Give back every record word for word, but keep the pictures out.

--- Record extracts ---

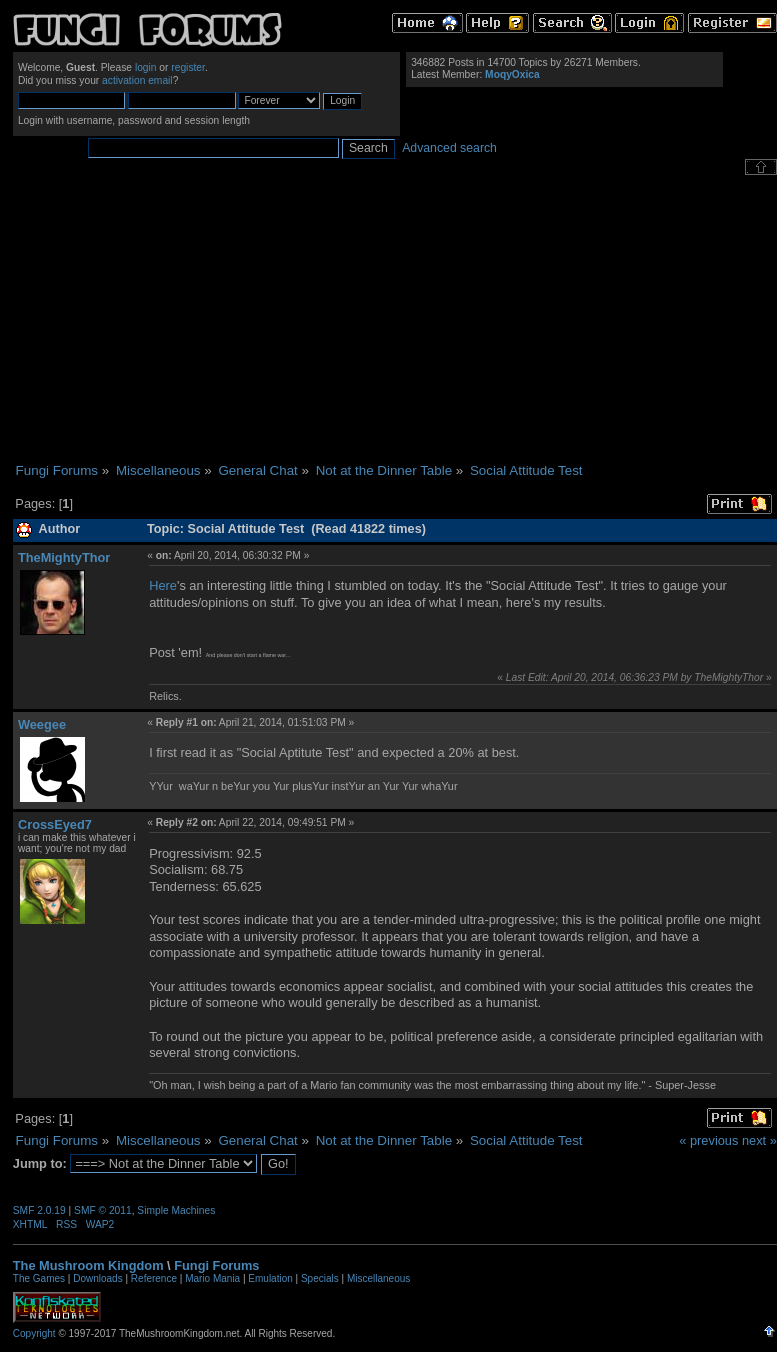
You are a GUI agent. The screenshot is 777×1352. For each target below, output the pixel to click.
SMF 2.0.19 (39, 1210)
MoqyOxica (512, 74)
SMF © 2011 (103, 1210)
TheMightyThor (64, 557)
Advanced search (449, 148)
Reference (154, 1278)
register (188, 67)
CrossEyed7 (55, 824)
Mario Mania (212, 1278)
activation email (137, 80)
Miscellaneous (378, 1278)
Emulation (270, 1278)
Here (163, 585)
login (146, 67)
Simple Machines (176, 1210)
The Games (39, 1278)
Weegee (42, 724)
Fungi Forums (216, 1265)
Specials (320, 1278)
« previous (708, 1140)
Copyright (34, 1333)
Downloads (97, 1278)
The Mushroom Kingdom (88, 1265)
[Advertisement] (394, 319)
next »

---

**Final answer:**
You are a GUI agent. The screenshot is 777×1352. For each target below, output the pixel to click.
SMF 2.0.19 (39, 1210)
MoqyOxica (512, 74)
SMF © 2011 (103, 1210)
TheMightyThor (64, 557)
Advanced search (449, 148)
Reference (154, 1278)
register (188, 67)
CrossEyed7 (55, 824)
Mario Mania (212, 1278)
activation email (137, 80)
Miscellaneous (378, 1278)
Emulation (270, 1278)
Here (163, 585)
login (146, 67)
Simple Machines (176, 1210)
The Games (39, 1278)
Weegee (42, 724)
Fungi Forums (216, 1265)
Specials (320, 1278)
« previous (708, 1140)
Copyright (34, 1333)
Downloads (97, 1278)
The Mushroom Kingdom (88, 1265)
[Advertisement] (394, 319)
next »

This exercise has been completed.